Assignment:
Output the data below exactly, without images.

####################

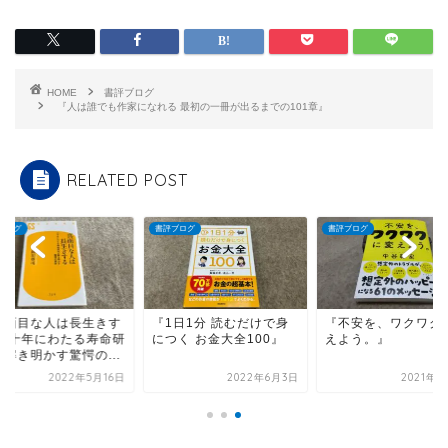
HOME
書評ブログ
『人は誰でも作家になれる 最初の一冊が出るまでの101章』
RELATED POST
ブログ
書評ブログ
書評ブログ
真面目な人は長生きす
『1日1分 読むだけで身
『不安を、ワクワク
 八十年にわたる寿命研
につく お金大全100』
えよう。』
が解き明かす驚愕の...
2022年5月16日
2022年6月3日
2021年7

####################

Written response:
HOME
書評ブログ
『人は誰でも作家になれる 最初の一冊が出るまでの101章』
RELATED POST
ブログ
書評ブログ
書評ブログ
真面目な人は長生きす
『1日1分 読むだけで身
『不安を、ワクワク
 八十年にわたる寿命研
につく お金大全100』
えよう。』
が解き明かす驚愕の...
2022年5月16日
2022年6月3日
2021年7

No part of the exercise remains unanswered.